The binary content is not extracted by Content Classification text extractors; it
is sent directly to a decision plan without filtering. Use the Binary data
type only with the advanced decision plan action called Use
binary callback.
- Create associated document property fields
- Specifies that the system is to automatically create metadata
fields that contain information about the document. The following
document property fields are created:
- MIME type (such as TXT, HTML, and PDF)
- Character set (the document encoding, such as Windows-1252 or
UTF-16)
- Language (the language of the source text)
- File extension
- File name
These document properties are not used for text extraction. They
are concatenated to a single field called Binary_Field_Name.Properties.

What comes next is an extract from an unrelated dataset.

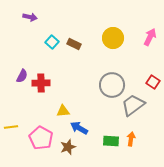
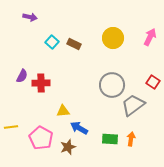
green rectangle: moved 1 px left, 2 px up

The value of this field can be used by a decision plan.
- Numeric
- Identifies a content field that contains numbers.
- Text
- Identifies a content field that contains text.
- Document
- Identifies a content field that contains raw data extracted
from binary documents such as Microsoft Word files, PDF files, and
HTML files by using Content Classification text
extractors. When the data type is set to Document,
the content type is set automatically to None.
For
single-value fields, this data type is reserved for Content Classification applications that use
the AnalyzeText, CreateTextBinary,
and SuggestBinary API functions. For multiple-value
fields, this data type is reserved for Decide, DecideFeedback, SuggestDocument, CreateTextDocument,
and AnalyzeTextDocument API functions.
- Create associated document property fields
- Specifies that the system is to automatically create metadata
fields that contain information about the document. The following
document property fields are created:
- MIME type (such as TXT, HTML, PDF, and so on)
- Character set (the document encoding, such as Windows-1252 or
UTF-16)
- Language (the language of the source text)
- File extension
- File name
- DocumentProperty
- Identifies a content item field that contains information
about the document. When the data type is set to DocumentProperty,
the content type is set automatically to None.
Content type
The
content type specifies the role or purpose of the field and defines
the type of natural language processing that is applied to the field.
The following content types are supported. You can also configure
the system to include custom content types by importing and exporting
language customization data.
- Body
- Identifies a content item field that contains the main text of
the document, such as the body of a document in an enterprise content
management repository, the body of an email message, or the body of
an attachment.
- DocTitle
- Identifies a content item field that contains the document title.
- None
- This content type is assigned automatically to Document and DocumentProperty data
types, and you cannot change the value.
- Other
- Identifies a content item field that does not match one of the
other content type options.
- PlainText
- Identifies a content item field that contains textual content.
This option is recommended for documents in an ECM repository.
- Sender
- For email content only. Identifies a content item field that contains
an email address, such as Sender, From, CC, or To fields.
- Subject
- For email content only. Identifies a content item field that contains
the subject of an email message, such as a Subject field.